**Action item**
Every line in the data below from the one containing "recognizing patterns in" down to the one containing "WEDDING IDEAS", both included, must be retyped exactly; no other line is to appear.

**Supplied information**
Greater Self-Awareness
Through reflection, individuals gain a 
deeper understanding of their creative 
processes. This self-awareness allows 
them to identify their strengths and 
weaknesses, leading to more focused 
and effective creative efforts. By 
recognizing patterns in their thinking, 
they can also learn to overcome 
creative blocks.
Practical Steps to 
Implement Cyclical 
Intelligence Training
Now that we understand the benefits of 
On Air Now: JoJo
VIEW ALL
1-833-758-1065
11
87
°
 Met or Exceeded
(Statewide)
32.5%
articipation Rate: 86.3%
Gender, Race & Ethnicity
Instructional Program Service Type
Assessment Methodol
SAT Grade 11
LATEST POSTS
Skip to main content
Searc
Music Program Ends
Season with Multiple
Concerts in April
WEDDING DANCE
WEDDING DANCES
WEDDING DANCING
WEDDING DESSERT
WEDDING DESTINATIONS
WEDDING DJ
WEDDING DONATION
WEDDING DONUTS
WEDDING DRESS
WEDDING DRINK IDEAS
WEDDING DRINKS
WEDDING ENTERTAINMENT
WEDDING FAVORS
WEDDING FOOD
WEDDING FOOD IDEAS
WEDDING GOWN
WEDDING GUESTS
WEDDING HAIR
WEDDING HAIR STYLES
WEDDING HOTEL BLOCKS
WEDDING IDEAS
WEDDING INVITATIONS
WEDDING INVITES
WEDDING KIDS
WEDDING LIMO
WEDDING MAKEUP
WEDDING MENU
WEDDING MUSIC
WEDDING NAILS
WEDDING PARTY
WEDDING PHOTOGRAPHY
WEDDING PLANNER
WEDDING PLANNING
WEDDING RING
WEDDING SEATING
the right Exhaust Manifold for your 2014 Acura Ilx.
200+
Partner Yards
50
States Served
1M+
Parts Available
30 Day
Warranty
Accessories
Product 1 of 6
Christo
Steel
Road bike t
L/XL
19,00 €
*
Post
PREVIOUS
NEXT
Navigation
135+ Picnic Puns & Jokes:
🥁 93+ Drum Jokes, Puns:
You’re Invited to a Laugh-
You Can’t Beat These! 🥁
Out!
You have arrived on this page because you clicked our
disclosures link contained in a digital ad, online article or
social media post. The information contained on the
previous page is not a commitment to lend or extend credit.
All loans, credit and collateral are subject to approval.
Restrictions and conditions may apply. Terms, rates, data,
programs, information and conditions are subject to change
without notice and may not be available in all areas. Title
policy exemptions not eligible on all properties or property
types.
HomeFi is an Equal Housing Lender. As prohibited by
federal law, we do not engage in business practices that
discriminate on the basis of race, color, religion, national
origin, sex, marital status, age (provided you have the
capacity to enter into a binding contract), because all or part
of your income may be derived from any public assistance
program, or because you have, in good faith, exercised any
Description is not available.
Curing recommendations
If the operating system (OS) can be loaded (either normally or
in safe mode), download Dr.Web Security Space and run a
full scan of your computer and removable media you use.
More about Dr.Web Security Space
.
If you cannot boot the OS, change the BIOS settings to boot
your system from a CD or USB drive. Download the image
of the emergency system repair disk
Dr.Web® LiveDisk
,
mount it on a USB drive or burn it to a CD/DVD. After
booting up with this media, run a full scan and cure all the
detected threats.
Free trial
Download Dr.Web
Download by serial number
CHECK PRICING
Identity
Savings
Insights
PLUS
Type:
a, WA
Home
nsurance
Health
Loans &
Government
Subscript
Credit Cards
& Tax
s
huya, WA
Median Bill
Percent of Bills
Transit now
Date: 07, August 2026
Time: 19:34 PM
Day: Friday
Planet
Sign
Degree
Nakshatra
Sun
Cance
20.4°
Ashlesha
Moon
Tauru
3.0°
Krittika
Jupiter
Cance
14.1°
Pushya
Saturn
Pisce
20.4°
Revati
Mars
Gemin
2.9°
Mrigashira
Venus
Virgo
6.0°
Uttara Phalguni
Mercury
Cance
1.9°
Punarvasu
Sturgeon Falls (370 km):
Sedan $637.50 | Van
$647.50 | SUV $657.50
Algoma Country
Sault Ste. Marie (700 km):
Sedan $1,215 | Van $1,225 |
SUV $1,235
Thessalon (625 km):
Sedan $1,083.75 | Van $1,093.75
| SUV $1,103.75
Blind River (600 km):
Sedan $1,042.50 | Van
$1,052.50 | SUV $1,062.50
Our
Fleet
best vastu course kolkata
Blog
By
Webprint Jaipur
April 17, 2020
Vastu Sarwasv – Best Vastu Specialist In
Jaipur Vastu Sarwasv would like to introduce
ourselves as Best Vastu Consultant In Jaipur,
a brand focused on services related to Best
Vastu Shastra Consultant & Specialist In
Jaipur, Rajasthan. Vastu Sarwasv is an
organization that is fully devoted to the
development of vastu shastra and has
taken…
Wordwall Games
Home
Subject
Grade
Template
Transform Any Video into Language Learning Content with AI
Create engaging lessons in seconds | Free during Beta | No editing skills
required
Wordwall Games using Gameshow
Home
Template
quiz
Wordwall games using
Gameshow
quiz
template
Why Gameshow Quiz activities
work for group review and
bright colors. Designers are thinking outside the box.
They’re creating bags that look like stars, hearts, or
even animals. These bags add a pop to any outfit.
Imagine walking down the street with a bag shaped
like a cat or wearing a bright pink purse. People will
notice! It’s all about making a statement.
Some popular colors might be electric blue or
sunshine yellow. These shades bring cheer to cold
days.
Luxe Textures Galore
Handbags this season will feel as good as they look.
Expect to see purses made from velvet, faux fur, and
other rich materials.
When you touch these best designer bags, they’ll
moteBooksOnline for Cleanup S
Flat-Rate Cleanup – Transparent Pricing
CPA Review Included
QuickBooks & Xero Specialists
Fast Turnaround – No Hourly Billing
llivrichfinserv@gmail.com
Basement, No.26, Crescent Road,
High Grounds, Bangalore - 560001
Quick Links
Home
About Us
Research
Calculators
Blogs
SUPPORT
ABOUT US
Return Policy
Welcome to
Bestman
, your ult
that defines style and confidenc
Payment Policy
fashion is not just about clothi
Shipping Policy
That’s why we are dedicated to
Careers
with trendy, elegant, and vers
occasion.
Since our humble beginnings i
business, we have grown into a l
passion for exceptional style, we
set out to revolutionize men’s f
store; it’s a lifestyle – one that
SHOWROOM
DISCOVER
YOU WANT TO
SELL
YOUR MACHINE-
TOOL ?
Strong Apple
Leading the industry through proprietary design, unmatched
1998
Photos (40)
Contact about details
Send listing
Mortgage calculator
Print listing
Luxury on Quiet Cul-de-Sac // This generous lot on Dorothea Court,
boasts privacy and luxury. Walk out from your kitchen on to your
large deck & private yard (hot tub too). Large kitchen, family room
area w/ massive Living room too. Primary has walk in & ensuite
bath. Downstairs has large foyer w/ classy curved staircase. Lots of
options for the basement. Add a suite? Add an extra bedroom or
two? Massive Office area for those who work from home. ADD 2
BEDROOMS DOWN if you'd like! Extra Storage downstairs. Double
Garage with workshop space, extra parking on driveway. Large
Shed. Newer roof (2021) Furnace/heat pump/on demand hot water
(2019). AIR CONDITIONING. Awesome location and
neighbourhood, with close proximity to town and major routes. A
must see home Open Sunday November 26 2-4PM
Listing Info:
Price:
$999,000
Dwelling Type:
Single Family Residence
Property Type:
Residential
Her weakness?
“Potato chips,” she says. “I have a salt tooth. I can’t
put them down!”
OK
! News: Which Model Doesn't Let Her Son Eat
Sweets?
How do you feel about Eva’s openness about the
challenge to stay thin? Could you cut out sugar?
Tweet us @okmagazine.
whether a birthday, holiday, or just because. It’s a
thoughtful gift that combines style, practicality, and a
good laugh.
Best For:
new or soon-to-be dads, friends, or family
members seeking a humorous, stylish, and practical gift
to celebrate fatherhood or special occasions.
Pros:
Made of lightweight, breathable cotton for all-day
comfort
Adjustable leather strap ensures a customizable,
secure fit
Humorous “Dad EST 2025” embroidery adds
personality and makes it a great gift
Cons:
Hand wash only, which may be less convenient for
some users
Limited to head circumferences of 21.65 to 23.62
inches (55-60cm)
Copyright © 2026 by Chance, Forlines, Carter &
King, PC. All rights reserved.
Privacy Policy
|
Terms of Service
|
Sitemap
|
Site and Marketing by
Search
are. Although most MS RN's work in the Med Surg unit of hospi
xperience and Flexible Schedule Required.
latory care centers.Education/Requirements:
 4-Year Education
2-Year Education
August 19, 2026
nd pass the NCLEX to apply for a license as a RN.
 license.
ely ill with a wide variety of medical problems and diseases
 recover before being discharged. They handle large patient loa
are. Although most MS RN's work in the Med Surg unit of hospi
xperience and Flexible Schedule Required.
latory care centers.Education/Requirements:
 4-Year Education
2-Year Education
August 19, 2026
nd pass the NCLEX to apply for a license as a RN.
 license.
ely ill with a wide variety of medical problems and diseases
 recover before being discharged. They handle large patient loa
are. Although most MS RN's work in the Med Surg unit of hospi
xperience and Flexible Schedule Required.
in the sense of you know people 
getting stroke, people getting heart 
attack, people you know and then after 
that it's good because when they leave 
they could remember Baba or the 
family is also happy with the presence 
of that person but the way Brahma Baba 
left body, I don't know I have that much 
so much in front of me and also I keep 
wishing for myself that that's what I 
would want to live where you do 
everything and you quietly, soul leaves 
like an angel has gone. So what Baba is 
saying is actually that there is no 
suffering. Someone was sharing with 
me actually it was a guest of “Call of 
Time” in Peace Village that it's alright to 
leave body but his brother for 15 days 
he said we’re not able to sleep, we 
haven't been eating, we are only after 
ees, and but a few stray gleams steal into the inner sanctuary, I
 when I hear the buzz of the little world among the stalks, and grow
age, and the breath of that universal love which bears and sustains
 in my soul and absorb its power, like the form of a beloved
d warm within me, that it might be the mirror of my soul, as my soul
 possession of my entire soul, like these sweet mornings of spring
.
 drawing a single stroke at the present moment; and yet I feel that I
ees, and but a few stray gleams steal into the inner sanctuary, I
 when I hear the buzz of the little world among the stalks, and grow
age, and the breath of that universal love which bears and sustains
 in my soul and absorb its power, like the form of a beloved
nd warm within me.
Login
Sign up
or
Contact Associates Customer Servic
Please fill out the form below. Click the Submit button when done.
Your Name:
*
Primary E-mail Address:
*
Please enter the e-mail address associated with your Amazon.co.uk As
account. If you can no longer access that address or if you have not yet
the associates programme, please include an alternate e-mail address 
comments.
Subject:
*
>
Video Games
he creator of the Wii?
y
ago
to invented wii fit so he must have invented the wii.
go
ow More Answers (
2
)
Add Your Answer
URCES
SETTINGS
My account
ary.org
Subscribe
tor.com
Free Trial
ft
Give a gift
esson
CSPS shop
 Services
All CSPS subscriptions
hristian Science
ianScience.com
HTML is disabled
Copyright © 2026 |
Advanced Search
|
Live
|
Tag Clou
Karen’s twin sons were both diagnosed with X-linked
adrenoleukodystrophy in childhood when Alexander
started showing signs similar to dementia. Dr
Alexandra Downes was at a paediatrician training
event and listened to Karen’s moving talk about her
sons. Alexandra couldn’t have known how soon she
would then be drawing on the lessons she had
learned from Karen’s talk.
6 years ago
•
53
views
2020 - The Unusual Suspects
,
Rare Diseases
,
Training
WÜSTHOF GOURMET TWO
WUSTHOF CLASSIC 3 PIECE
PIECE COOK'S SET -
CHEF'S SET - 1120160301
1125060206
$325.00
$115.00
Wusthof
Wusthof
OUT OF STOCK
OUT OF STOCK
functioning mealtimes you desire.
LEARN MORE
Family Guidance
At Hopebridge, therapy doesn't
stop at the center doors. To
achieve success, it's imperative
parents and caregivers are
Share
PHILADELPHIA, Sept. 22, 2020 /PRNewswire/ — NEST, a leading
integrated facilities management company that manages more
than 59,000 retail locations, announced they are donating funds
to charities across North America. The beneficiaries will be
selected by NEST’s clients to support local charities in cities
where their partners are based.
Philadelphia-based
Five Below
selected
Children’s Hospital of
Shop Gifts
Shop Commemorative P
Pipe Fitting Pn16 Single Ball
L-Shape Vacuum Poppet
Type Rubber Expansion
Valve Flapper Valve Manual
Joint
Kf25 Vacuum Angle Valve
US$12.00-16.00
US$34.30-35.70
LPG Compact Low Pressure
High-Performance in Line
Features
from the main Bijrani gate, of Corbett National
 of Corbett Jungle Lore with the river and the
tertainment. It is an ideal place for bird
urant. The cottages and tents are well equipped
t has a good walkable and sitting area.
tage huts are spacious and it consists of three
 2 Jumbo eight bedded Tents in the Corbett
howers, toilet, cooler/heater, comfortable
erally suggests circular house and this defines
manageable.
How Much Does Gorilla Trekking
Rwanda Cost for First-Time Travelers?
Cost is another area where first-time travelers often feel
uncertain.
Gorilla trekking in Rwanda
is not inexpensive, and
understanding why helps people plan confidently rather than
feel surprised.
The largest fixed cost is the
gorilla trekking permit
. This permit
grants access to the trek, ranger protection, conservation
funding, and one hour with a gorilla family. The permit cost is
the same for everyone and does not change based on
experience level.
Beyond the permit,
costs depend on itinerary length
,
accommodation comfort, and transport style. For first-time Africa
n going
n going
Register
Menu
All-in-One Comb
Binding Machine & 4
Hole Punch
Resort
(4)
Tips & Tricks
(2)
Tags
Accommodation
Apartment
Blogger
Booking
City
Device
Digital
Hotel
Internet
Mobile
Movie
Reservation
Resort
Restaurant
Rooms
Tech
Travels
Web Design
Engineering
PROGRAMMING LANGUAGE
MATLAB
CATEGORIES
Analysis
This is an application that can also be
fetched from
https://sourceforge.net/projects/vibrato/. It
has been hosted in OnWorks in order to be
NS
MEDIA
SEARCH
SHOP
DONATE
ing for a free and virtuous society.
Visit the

**Solution to this problem**
recognizing patterns in their thinking, 
they can also learn to overcome 
creative blocks.
Practical Steps to 
Implement Cyclical 
Intelligence Training
Now that we understand the benefits of 
On Air Now: JoJo
VIEW ALL
1-833-758-1065
11
87
°
 Met or Exceeded
(Statewide)
32.5%
articipation Rate: 86.3%
Gender, Race & Ethnicity
Instructional Program Service Type
Assessment Methodol
SAT Grade 11
LATEST POSTS
Skip to main content
Searc
Music Program Ends
Season with Multiple
Concerts in April
WEDDING DANCE
WEDDING DANCES
WEDDING DANCING
WEDDING DESSERT
WEDDING DESTINATIONS
WEDDING DJ
WEDDING DONATION
WEDDING DONUTS
WEDDING DRESS
WEDDING DRINK IDEAS
WEDDING DRINKS
WEDDING ENTERTAINMENT
WEDDING FAVORS
WEDDING FOOD
WEDDING FOOD IDEAS
WEDDING GOWN
WEDDING GUESTS
WEDDING HAIR
WEDDING HAIR STYLES
WEDDING HOTEL BLOCKS
WEDDING IDEAS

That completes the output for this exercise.